--- INFORMATION GIVEN ---
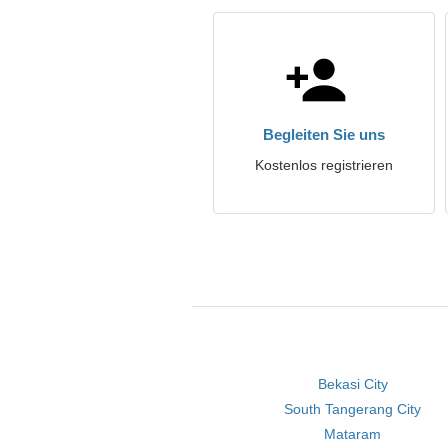
Begleiten Sie uns
Kostenlos registrieren
Bekasi City
South Tangerang City
Mataram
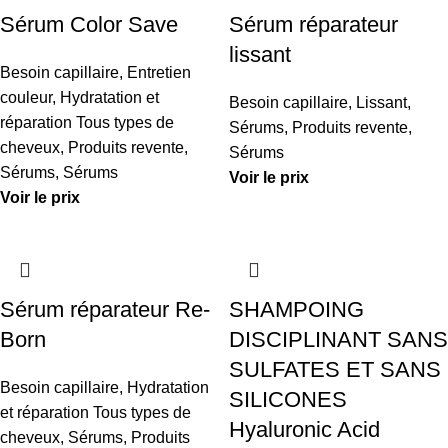
Sérum Color Save
Sérum réparateur
lissant
Besoin capillaire
,
Entretien
couleur
,
Hydratation et
Besoin capillaire
,
Lissant
,
réparation Tous types de
Sérums
,
Produits revente
,
cheveux
,
Produits revente
,
Sérums
Sérums
,
Sérums
Voir le prix
Voir le prix
Sérum réparateur Re-
SHAMPOING
Born
DISCIPLINANT SANS
SULFATES ET SANS
Besoin capillaire
,
Hydratation
SILICONES
et réparation Tous types de
Hyaluronic Acid
cheveux
,
Sérums
,
Produits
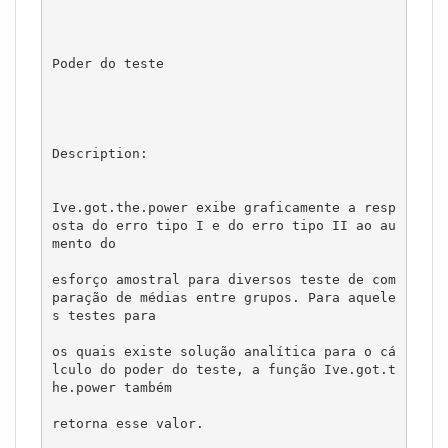
Poder do teste

Description:

Ive.got.the.power exibe graficamente a resp
osta do erro tipo I e do erro tipo II ao au
mento do

esforço amostral para diversos teste de com
paração de médias entre grupos. Para aquele
s testes para 

os quais existe solução analítica para o cá
lculo do poder do teste, a função Ive.got.t
he.power também 

retorna esse valor.
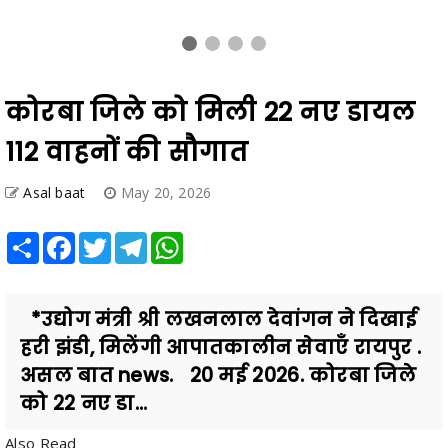
कोरबा जिले को मिली 22 नए डायल
112 वाहनों की सौगात
Asal baat
May 20, 2026
Share
Facebook
Twitter
Telegram
WhatsApp
*उद्योग मंत्री श्री लखनलाल देवांगन ने दिखाई
हरी झंडी, मिलेंगी आपातकालीन सेवाएँ रायपुर .
असल बात news. 20 मई 2026. कोरबा जिले
को 22 नए डा...
Also Read
ATM से मिलेगा अनाज: रायपुर समेत 3 शहरों में शुरू हुआ ग्रेन ATM, दूसरे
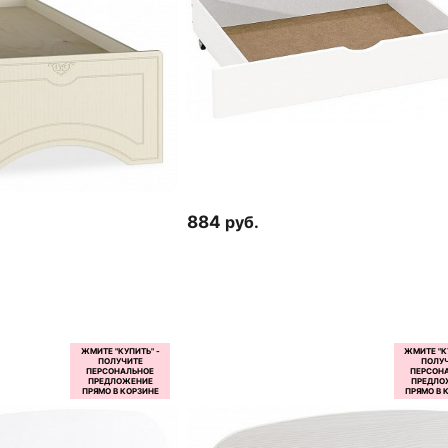
884
руб.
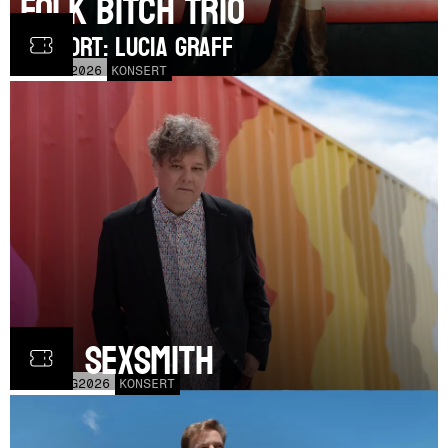
Folk Bitch Trio
SUPPORT: Lucia Graff
TOR
3
SEP
2026
KONSERT
Ron Sexsmith
MÅN
31
AUG
2026
KONSERT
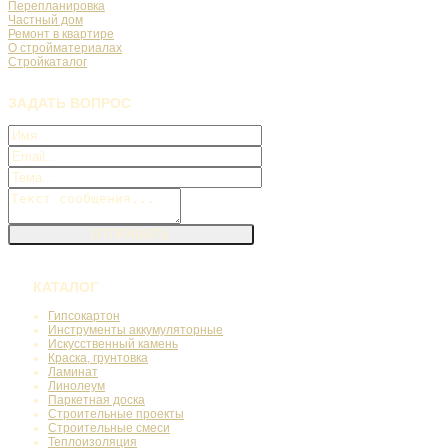
Перепланировка
Частный дом
Ремонт в квартире
О стройматериалах
Стройкаталог
ЗАДАТЬ
ВОПРОС
КАТАЛОГ
Гипсокартон
Инструменты аккумуляторные
Искусственный камень
Краска, грунтовка
Ламинат
Линолеум
Паркетная доска
Строительные проекты
Строительные смеси
Теплоизоляция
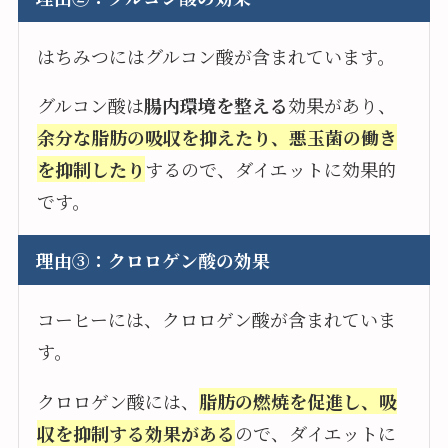
はちみつにはグルコン酸が含まれています。
グルコン酸は
腸内環境を整える
効果があり、
余分な脂肪の吸収を抑えたり、悪玉菌の働き
を抑制したり
するので、ダイエットに効果的
です。
理由③：クロロゲン酸の効果
コーヒーには、クロロゲン酸が含まれていま
す。
クロロゲン酸には、
脂肪の燃焼を促進し、吸
収を抑制する効果がある
ので、ダイエットに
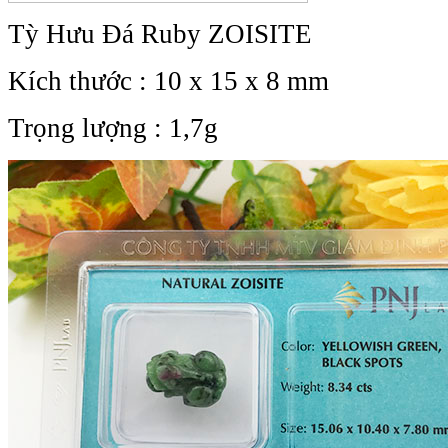
Tỳ Hưu Đá Ruby ZOISITE
Kích thước : 10 x 15 x 8 mm
Trọng lượng : 1,7g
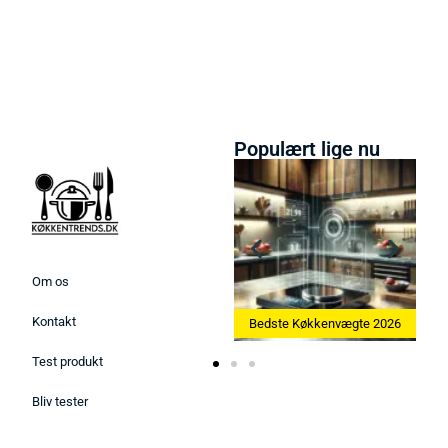
Populært lige nu
Om os
Kontakt
askine 2026
Bedste Køkkenvægte 2026
Bedste Æggekoger 20
Test produkt
Bliv tester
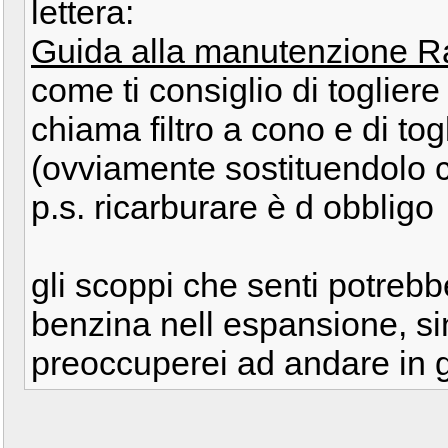
lettera:
Guida alla manutenzione Rav
come ti consiglio di toglier
chiama filtro a cono e di to
(ovviamente sostituendolo
p.s. ricarburare è d obbligo
gli scoppi che senti potrebb
benzina nell espansione, s
preoccuperei ad andare in 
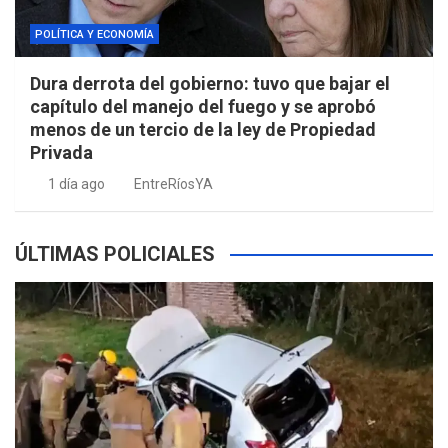
POLÍTICA Y ECONOMÍA
Dura derrota del gobierno: tuvo que bajar el
capítulo del manejo del fuego y se aprobó
menos de un tercio de la ley de Propiedad
Privada
1 día ago
EntreRíosYA
ÚLTIMAS POLICIALES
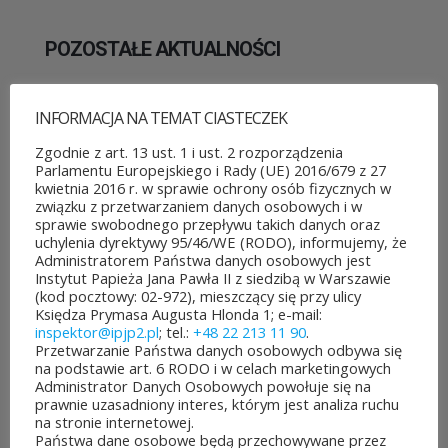
POZOSTAŁE AKTUALNOŚCI
INFORMACJA NA TEMAT CIASTECZEK
Zgodnie z art. 13 ust. 1 i ust. 2 rozporządzenia
Parlamentu Europejskiego i Rady (UE) 2016/679 z 27
ROZPOCZĘŁO SIĘ GŁOSOWANIE W BUDŻECIE
kwietnia 2016 r. w sprawie ochrony osób fizycznych w
OBYWATELSKIM MAZOWSZA!
związku z przetwarzaniem danych osobowych i w
03 sierpnia&8b44p;2026
sprawie swobodnego przepływu takich danych oraz
uchylenia dyrektywy 95/46/WE (RODO), informujemy, że
Można już głosować
Administratorem Państwa danych osobowych jest
Instytut Papieża Jana Pawła II z siedzibą w Warszawie
na projekty zgłoszone do 7.
(kod pocztowy: 02-972), mieszczący się przy ulicy
Księdza Prymasa Augusta Hlonda 1; e-mail:
edycji Budżetu
inspektor@ipjp2.pl
; tel.:
+48 22 213 11 90
.
Przetwarzanie Państwa danych osobowych odbywa się
Obywatelskiego Mazowsza.
na podstawie art. 6 RODO i w celach marketingowych
Administrator Danych Osobowych powołuje się na
To mieszkańcy zdecydują,
prawnie uzasadniony interes, którym jest analiza ruchu
na stronie internetowej.
które pomysły dostaną
Państwa dane osobowe będą przechowywane przez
---
→ EXERCISE
Only lines that contain "types" are needed, so copy each of them from the data.

→ SOLUTION
réparation Tous types de
et réparation Tous types de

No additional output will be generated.